CALIFORNIA CITY — The City Council approved a plan to allow three commercial marijuana cultivation companies to install temporary water wells on their properties on the western edge of California City, as the cost of extending the city’s water system to them is cost prohibitive.

“What we have been often accused of is standing in the way of getting businesses to go forward, so I bring this to the council for discussion,” City Manager Robert Stockwell said in presenting the proposal. “It is possible that we could allow the construction of water wells, storage tanks and pressure pumps for these three locations that would meet the technical aspects of the fire code and would provide water for these businesses to operate.”

The wells will be temporary and built to city specifications, and the property owners will be required to close off the wells and connect to the city water system once it is feasible to do so.

The city’s ordinance requires that water wells be built to the city’s standards and dedicated to the city for its water system, Stockwell said.

“It’s an option. It’s not the best option and it’s probably not the best policy for the city and its water system … but clearly it would have to be with the understanding that this is temporary access to allow the businesses to continue,” he said.

The properties in question are along California City Boulevard between Baron Road and the West Way Station park-and-ride, near the Wonder Acres area on the city’s west side, near Highway 14. The city’s water system reaches only as far as Baron Road, and it does not have enough pressure at that point to meet minimum code requirements.

The cost to extend the system to the businesses is at least $3.2 million if the businesses do it themselves, and $4 million to $5 million if the city does the work, under the requirements for paying prevailing wages, according to the staff report.

Public Works Director Craig Platt opposed to the proposal, on the grounds that the city needs to maintain jurisdiction over the water supply.

“My job is to protect the city’s water supply for the residents of California City,” he said. “I looked at every possible solution to provide water” to these locations.

The wells will have to be built to city standards, because as businesses the water use is considered public, not private, as it would be for a home, he said.

The firms are asking to install irrigation wells to be used for cultivation activities, which do not have to meet the same strict standards as for drinking water.

The firms would also set aside money for the next seven years to build a fund to eventually connect to the city system, when it becomes available, according to the staff report.

Proponents of allowing the wells argued that without them, the companies would not be able to move forward with their development plans, leaving the city without a source of tax revenue.

Representing one of the firms, Green Desert, Jeanie O’Laughlin said each of the three firms is already required to install a left turn lane on California City Boulevard to access their facilities at a cost of $500,000. The additional costs of obtaining water service “was the tipping point.”

“They’ve spent hundreds of thousands of dollars in design work so far,” she said.

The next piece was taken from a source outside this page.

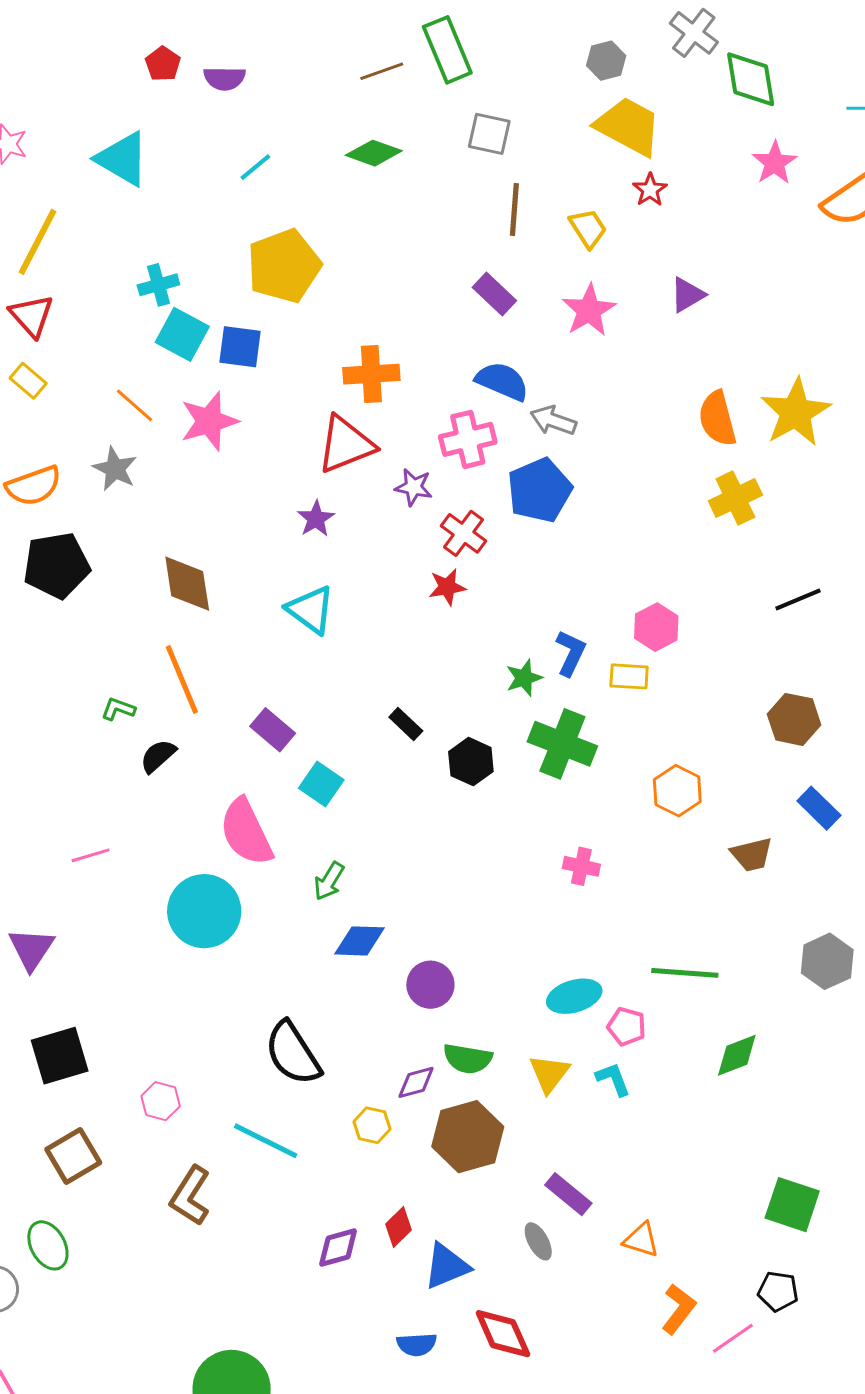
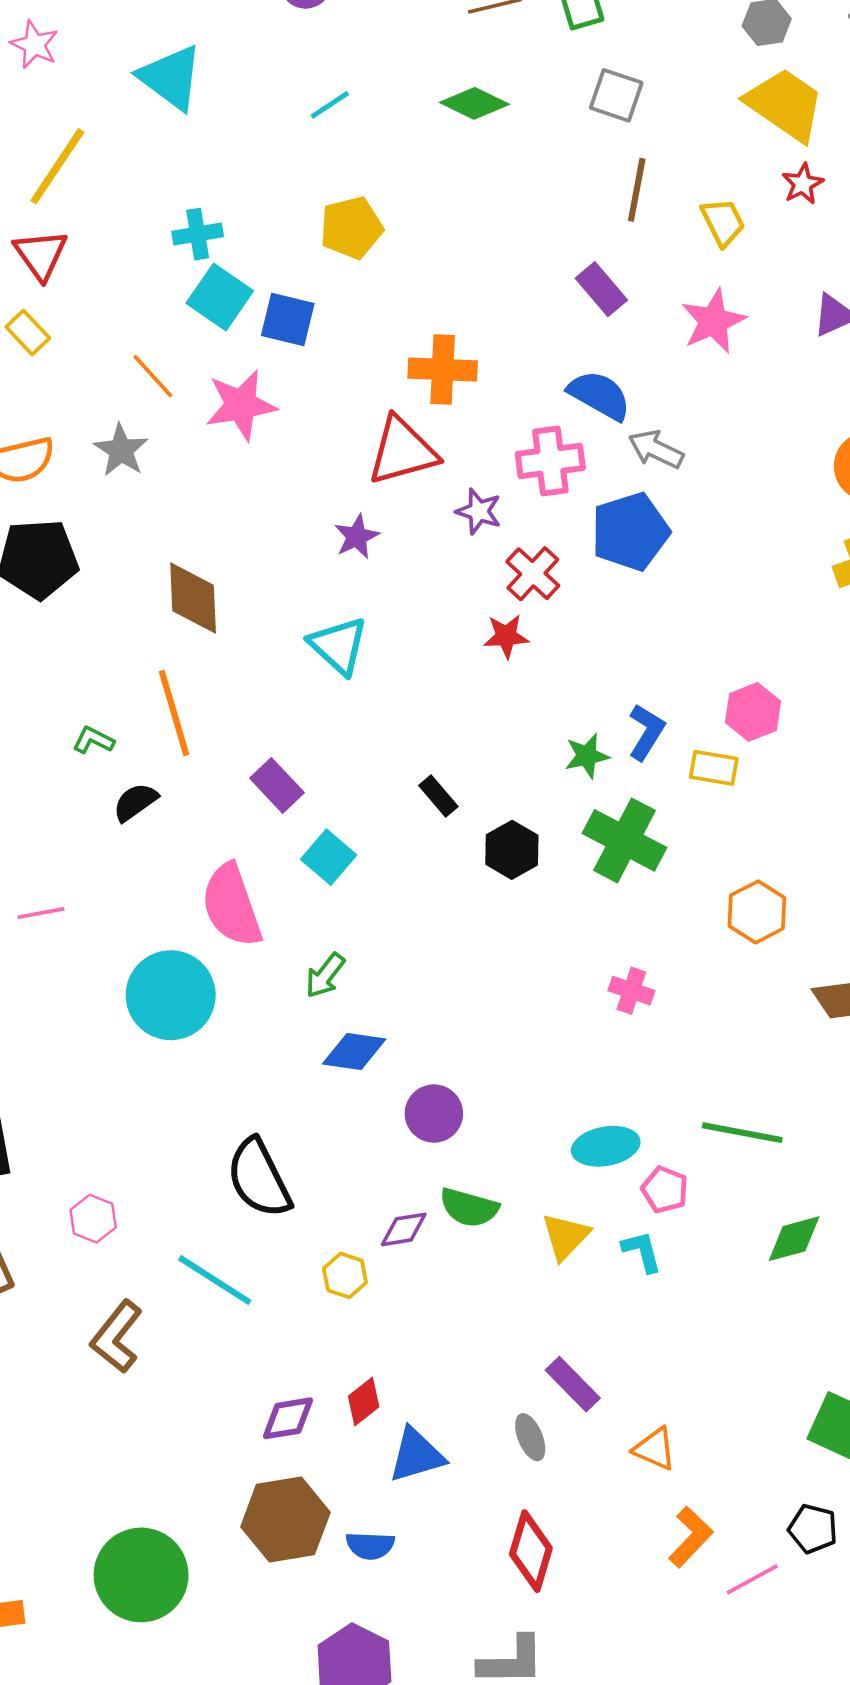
yellow pentagon: (284, 266) -> (351, 228), size x0.7
brown hexagon: (468, 1137) -> (285, 1520), moved
red diamond: (503, 1334) -> (531, 1551), moved, turned 34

“The intent was never that we would build a well that the city would take over to feed into the water system,” O’Laughlin said, arguing for the irrigation well. If required to construct a municipal well, they will likely leave the city.

The firm expects to be operational in September. “As soon as they start, you collect the tax,” she said.

Stockwell cautioned that by allowing these three companies to install wells, the city will have to be willing to allow the same for others that come forward in similar situations.

Additionally, there is no guarantee there is water to be found on any of the properties in question, officials said. The companies will have to drill test wells to determine if it is even feasible.

“There is absolutely no guarantee there is water in these locations,” Platt said.

Councilman Nick Lessenevitch questioned if the city actually owned the water rights in that area, which had been annexed in the early 1990s. His recollection was that the annexation did not grant the city the associated water rights, as it otherwise holds for the land within the city limits.

City Attorney Christian Bettenhausen said the city could still approve a permit while investigating the water rights.

The city has plans to connect the Wonder Acres community to the city’s water supply, with a storage tank near the highway, but they have never been funded.